» INPUT RECORDS:
****************

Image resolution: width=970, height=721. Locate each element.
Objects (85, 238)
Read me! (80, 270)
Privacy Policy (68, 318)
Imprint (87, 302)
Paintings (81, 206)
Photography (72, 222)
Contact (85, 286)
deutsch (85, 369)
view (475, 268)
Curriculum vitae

****************

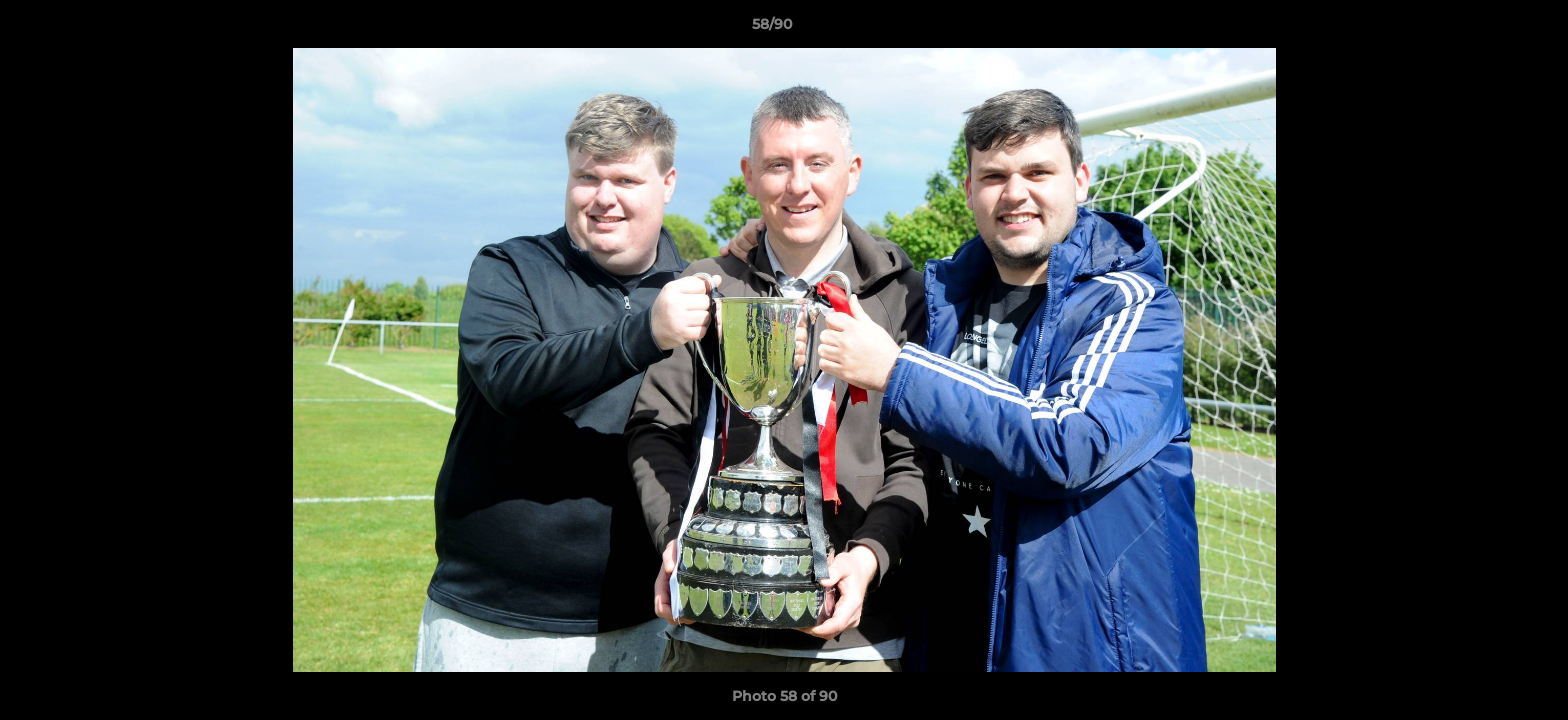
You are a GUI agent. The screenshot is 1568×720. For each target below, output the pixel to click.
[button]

****************

» TASK INSTRUCTIONS: Look through the entries above, and wherever a line holds the string "each", copy it.

» TASK SOLUTION:
Image resolution: width=970, height=721. Locate each element.
You are a GUI agent. The screenshot is 1568×720. For each target below, output the pixel to click.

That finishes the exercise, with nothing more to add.